Trigger warning. This was written by an author who has lost a child and deals with the loss a child. It shows in the writing, which captures grief immaculately in all its many forms. It's gut wrenching to read as a parent. If you're a parent who has lost a child it might be too much.
Thank you to the author and NetGalley for granting me the opportunity to read this in exchange for an honest review.

I found this story was an ambitious attempt to explore both grief and technology, using AI uploads.
This is all told by four different narrators grappling with a teen’s tragic death.
The premise really hooked me at first, but as I kept reading, I found the story started to feel a bit scattered, and also the characters seemed more like abstract ideas rather than real, relatable people.
Instead of delivering a smooth, emotionally engaging narrative, the book came off as a bit showcasey with ideas that never quite came together.
While I was really excited by the clever idea behind it, I kinda wished it had been bit more cohesive and down-to-earth.
Thank you so much to NetGalley & Knopf, Pantheon, Vintage, and Anchor

Conceptually, I think this book is interesting but the execution fell a little flat for me. While there are parts of this book that I found interesting and thought provoking, the writing style was not my favorite. I am very interested in AI and what our future with AI looks like so whenever I see a book like this come along, I am excited to give it a read. This one was just ok for me.
Thank you NetGalley and Knopf, Pantheon, Vintage, and Anchor | Knopf for access to the ARC in exchange for an honest review.

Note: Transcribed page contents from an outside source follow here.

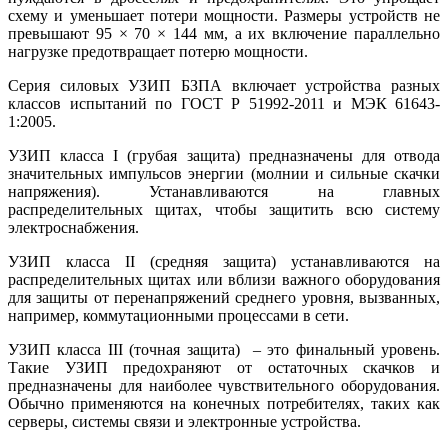
схему и уменьшает потери мощности. Размеры устройств не
превышают 95 × 70 × 144 мм, а их включение параллельно
нагрузке предотвращает потерю мощности.
Серия силовых УЗИП БЗПА включает устройства разных
классов испытаний по ГОСТ Р 51992-2011 и МЭК 61643-
1:2005.
УЗИП класса I (грубая защита) предназначены для отвода
значительных импульсов энергии (молнии и сильные скачки
напряжения). Устанавливаются на главных
распределительных щитах, чтобы защитить всю систему
электроснабжения.
УЗИП класса II (средняя защита) устанавливаются на
распределительных щитах или вблизи важного оборудования
для защиты от перенапряжений среднего уровня, вызванных,
например, коммутационными процессами в сети.
УЗИП класса III (точная защита) – это финальный уровень.
Такие УЗИП предохраняют от остаточных скачков и
предназначены для наиболее чувствительного оборудования.
Обычно применяются на конечных потребителях, таких как
серверы, системы связи и электронные устройства.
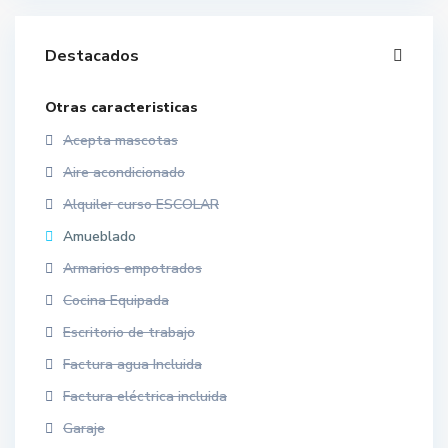
Destacados
Otras caracteristicas
Acepta mascotas
Aire acondicionado
Alquiler curso ESCOLAR
Amueblado
Armarios empotrados
Cocina Equipada
Escritorio de trabajo
Factura agua Incluida
Factura eléctrica incluida
Garaje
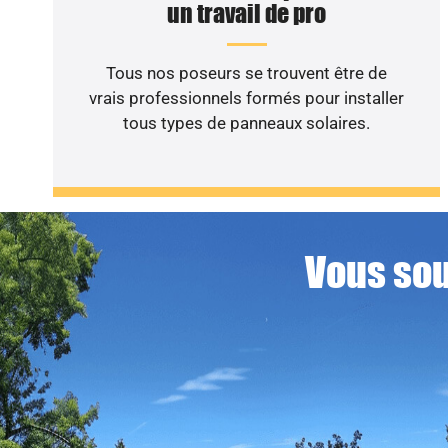
un travail de pro
Tous nos poseurs se trouvent être de
vrais professionnels formés pour installer
tous types de panneaux solaires.
Vous sou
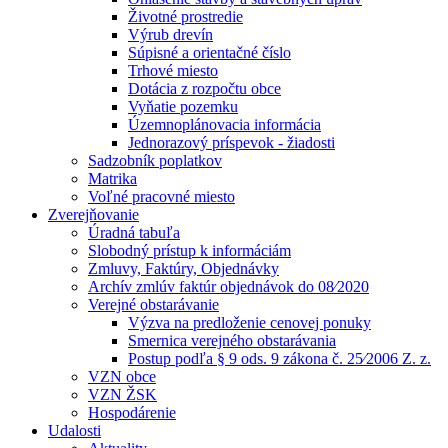
Životné prostredie
Výrub drevín
Súpisné a orientačné číslo
Trhové miesto
Dotácia z rozpočtu obce
Vyňatie pozemku
Územnoplánovacia informácia
Jednorazový príspevok - žiadosti
Sadzobník poplatkov
Matrika
Voľné pracovné miesto
Zverejňovanie
Úradná tabuľa
Slobodný prístup k informáciám
Zmluvy, Faktúry, Objednávky
Archív zmlúv faktúr objednávok do 08⁄2020
Verejné obstarávanie
Výzva na predloženie cenovej ponuky
Smernica verejného obstarávania
Postup podľa § 9 ods. 9 zákona č. 25⁄2006 Z. z.
VZN obce
VZN ŽSK
Hospodárenie
Udalosti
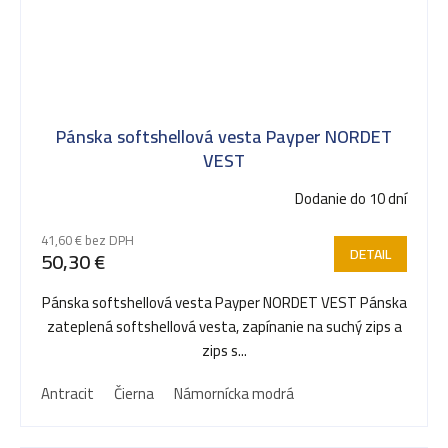
Pánska softshellová vesta Payper NORDET
VEST
Dodanie do 10 dní
41,60 € bez DPH
DETAIL
50,30 €
Pánska softshellová vesta Payper NORDET VEST Pánska
zateplená softshellová vesta, zapínanie na suchý zips a
zips s...
Antracit
Čierna
Námornícka modrá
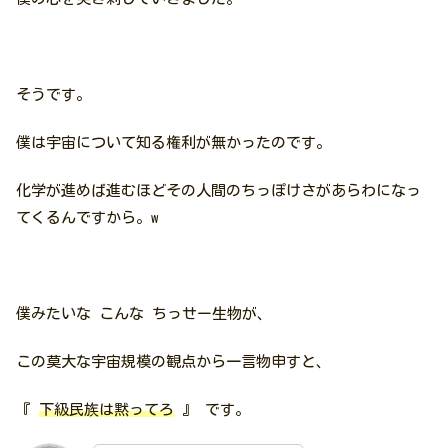
そうです。
僕は宇宙について知る権利が無かったのです。
化学が進めば進むほどその人間のちっぽけさがあらわになっ
てくるんですから。w
僕みたいな こんな ちっせー生物が、
この莫大な宇宙規模の観点から一言物申すと、
『
下級民族は黙ってろ
』 です。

3.5 stars, rounded up to 4 stars.
I finished the book about 5 hours ago, and I still am not quite sure what I feel about it. While reading, I constantly felt like I was missing something, not totally grasping the concept of a sentient AI tethered to a host. As the story continued, things got a little clearer and more in focus for me. By the end of the book, I was sad, mostly sad that it was over.
This was interesting, made me think, and forced me to consider ideas that I'd never thought about before. I think some folks will eat this up, and others won't want to work that hard to keep up.
Would I read more from the author? Yes.
I received a complimentary copy of the novel from the publisher and NetGalley, and my review is being left freely.

While the premise was nice, the writing was... not what I expected. I wanted more from the characters because I felt that what was on the front cover and the front flap was not what we were given.

This was a somewhat dreamy, somewhat ethereal, and mostly melancholic exploration of implanted AI (one in particular) and the effects on those around them. The structure of the book was that each chapter provides the perspective of a different person connected to the AI Implant, Aviva, but sometimes this led to the novel itself being more disjointed and difficult to pick up the thread of the plot line. Ultimately, while it was about this very real emerging technology (see Starlink, yikes), it was also about mental health and social connection, especially Alex's struggles with anxiety and his death by suicide. Apart from those specifics, the book gave me the overall feeling of "After Yang" the movie, which was melancholic but beautiful.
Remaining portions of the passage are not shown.